B did what I asked. The molten gradient starts at the cursor, flows both ways around the rim, meets on the far side, and holds. When the cursor leaves, it drains in reverse. It's also orange and red, with a soft heat glow around the rim. None of that color or glow was in the prompt. The metaphor said "molten liquid," and the model knew what molten looks like.

The literal prompt gave the model a list of behaviors to satisfy. It satisfied "ring of gradient" and "cursor entry," then reached for the nearest familiar pattern for everything else.
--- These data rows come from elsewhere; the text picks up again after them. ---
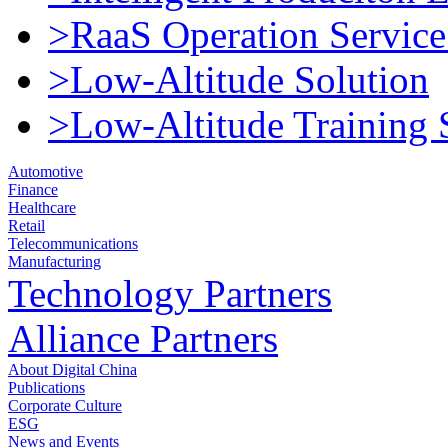
>RaaS Operation Service
>Low-Altitude Solution
>Low-Altitude Training 
Automotive
Finance
Healthcare
Retail
Telecommunications
Manufacturing
Technology Partners
Alliance Partners
About Digital China
Publications
Corporate Culture
ESG
News and Events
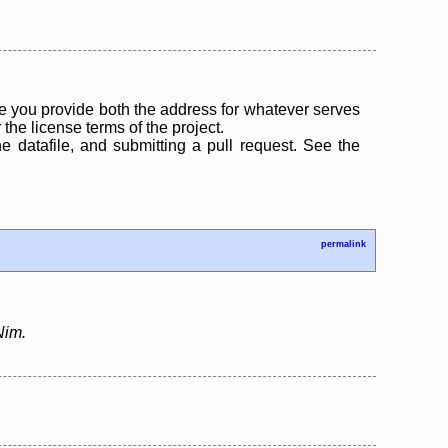
 you provide both the address for whatever serves
the license terms of the project.
the datafile, and submitting a pull request. See the
permalink
Nim.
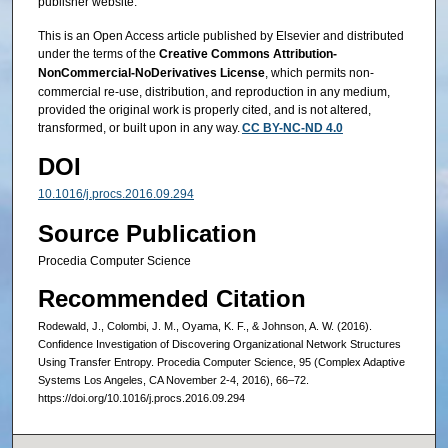
publisher website.
This is an Open Access article published by Elsevier and distributed
under the terms of the
Creative Commons Attribution-
NonCommercial-NoDerivatives License
, which permits non-
commercial re-use, distribution, and reproduction in any medium,
provided the original work is properly cited, and is not altered,
transformed, or built upon in any way.
CC BY-NC-ND 4.0
DOI
10.1016/j.procs.2016.09.294
Source Publication
Procedia Computer Science
Recommended Citation
Rodewald, J., Colombi, J. M., Oyama, K. F., & Johnson, A. W. (2016).
Confidence Investigation of Discovering Organizational Network Structures
Using Transfer Entropy. Procedia Computer Science, 95 (Complex Adaptive
Systems Los Angeles, CA November 2-4, 2016), 66–72.
https://doi.org/10.1016/j.procs.2016.09.294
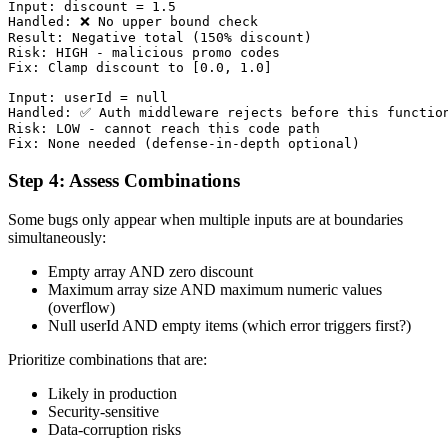
Input: discount = 1.5

Handled: ❌ No upper bound check

Result: Negative total (150% discount)

Risk: HIGH - malicious promo codes

Fix: Clamp discount to [0.0, 1.0]

Input: userId = null

Handled: ✅ Auth middleware rejects before this function
Risk: LOW - cannot reach this code path

Step 4: Assess Combinations
Some bugs only appear when multiple inputs are at boundaries
simultaneously:
Empty array AND zero discount
Maximum array size AND maximum numeric values
(overflow)
Null userId AND empty items (which error triggers first?)
Prioritize combinations that are:
Likely in production
Security-sensitive
Data-corruption risks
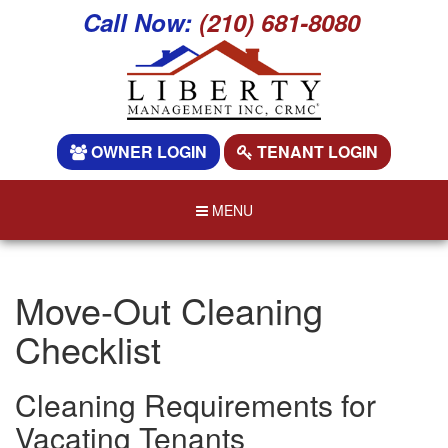
Call Now:
(210) 681-8080
OWNER LOGIN
TENANT LOGIN
MENU
Move-Out Cleaning
Checklist
Cleaning Requirements for
Vacating Tenants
The metaphor gave it a world that already had rules: liquid fills a channel and stops, liquid drains when the source goes away, molten metal glows orange. The model rendered the world, and the behaviors fell out of it.

The principle

The fastest way to get a coherent artifact out of a language model is to hand it a coherent world to draw it from. A spec gives the model a list of constraints. A metaphor gives it a generator. The list will produce something that satisfies each constraint locally and lands dead on the page. The generator will produce something that holds together because every detail came from the same source.

This shows up most clearly in animation, because animation is the part of the interface where every micro-decision (timing, easing, color temperature, rest) compounds into either coherence or noise. But it generalizes. Anywhere the work depends on a hundred small choices fitting together, telling the model the world the work lives in is cheaper than telling it the choices.